When I was a little boy Dad used to work for Old Tom Ayers, one of the last farmers in Cambridgeshire to use a reaper and binder. I remember seeing Mr Ayers, dressed in his farmer's smock, inspecting the sheaves being brought in on the trailer. But I was more interested in what was going on in the field next to our bungalow, for two combines had entered by the gap near the big oak tree and were progressing slowly around the headlands. One, going at a little under walking pace, said Massey Ferguson on the side, while the other, going even slower, was a Massey Harris; you could just make it out through the dust and rust.
My brother and I sat all morning at the side of the field watching the coming and going of tractors and trailers. Later that week we saw the field near Highfield Farm being cut using a combine which was operated by two men, one driving and one filling the sacks with grain and sliding them down a chute. Meanwhile, back in the other field, the baler was in use. A man drove the tractor and a young boy stood on the sledge behind the baler, stacking bales into heaps then pushing them off the back. The next afternoon men came with pitchforks and loaded the bales onto a trailer, secured them with ropes and carted them away.
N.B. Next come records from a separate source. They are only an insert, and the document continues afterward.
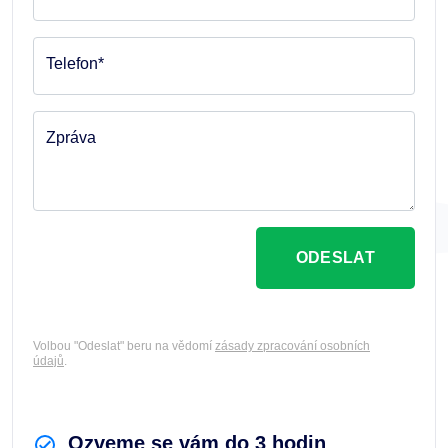
Telefon*
Zpráva
ODESLAT
Volbou "Odeslat" beru na vědomí
zásady zpracování osobních
údajů
.
Ozveme se vám do 3 hodin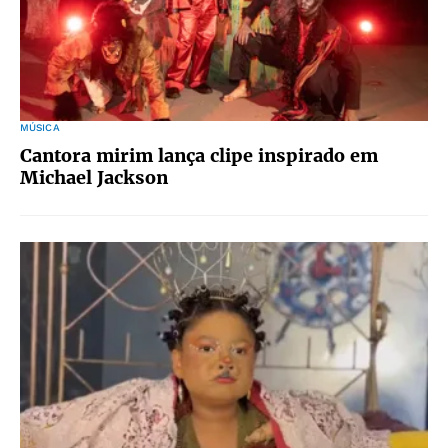
MÚSICA
Cantora mirim lança clipe inspirado em
Michael Jackson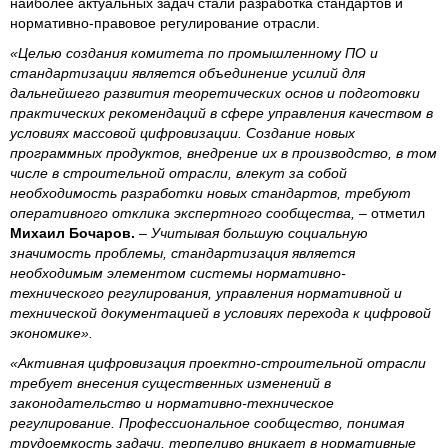
наиболее актуальных задач стали разработка стандартов и
нормативно-правовое регулирование отрасли.
«Целью создания комитета по промышленному ПО и
стандартизации является объединение усилий для
дальнейшего развития теоретических основ и подготовки
практических рекомендаций в сфере управления качеством в
условиях массовой цифровизации. Создание новых
программных продуктов, внедрение их в производство, в том
числе в строительной отрасли, влекут за собой
необходимость разработки новых стандартов, требуют
оперативного отклика экспертного сообщества,
– отметил
Михаил Бочаров.
– Учитывая большую социальную
значимость проблемы, стандартизация является
необходимым элементом системы нормативно-
технического регулирования, управления нормативной и
технической документацией в условиях перехода к цифровой
экономике».
«Активная цифровизация проектно-строительной отрасли
требует внесения существенных изменений в
законодательство и нормативно-техническое
регулирование. Профессиональное сообщество, понимая
трудоемкость задачи, терпеливо вникает в нормативные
By the time I was old enough to join in things had changed a bit. The combines were a little larger and faster, some even had cabs. The sledge behind the baler now had a gate on the back which was operated by means of a cord by the tractor driver and simply dumped the bales in rough heaps around the field. I got the job of stacking the bales up tidily till they could be collected.
Improvements happened every few years. The farm where I now worked in the school holidays bought a bale elevator which was a great improvement on pitching the bales up by hand. Red plastic string was now used to tie the bales. We tried plastic sheeting to cover the straw stacks but it was not a success; the sheets used to split and the rainwater poured into the middle of the stack ruining many bales. Then we got a "flat-eight" loader, which meant that the bales could be loaded with a tractor rather than man power. A huge straw barn was built, which kept the straw dry but it was extremely hot, dusty, unpleasant work to stack bales up under the roof. Yes, I'd stacked the bales in the field so tidily that I'd now graduated to stacking in the barn!
In the early days the boss used to bring us bottles of beer during the afternoon. Later it changed to a jug of tea, which was just as welcome. Dad and I always got a little extra in our pay packet at the end of harvest "for making a good job of the stacks".
Al that ended twenty years ago when Dad retired and I decided to try a different kind of work. I can't say I miss the work at all and I'd much rather watch someone else doing it.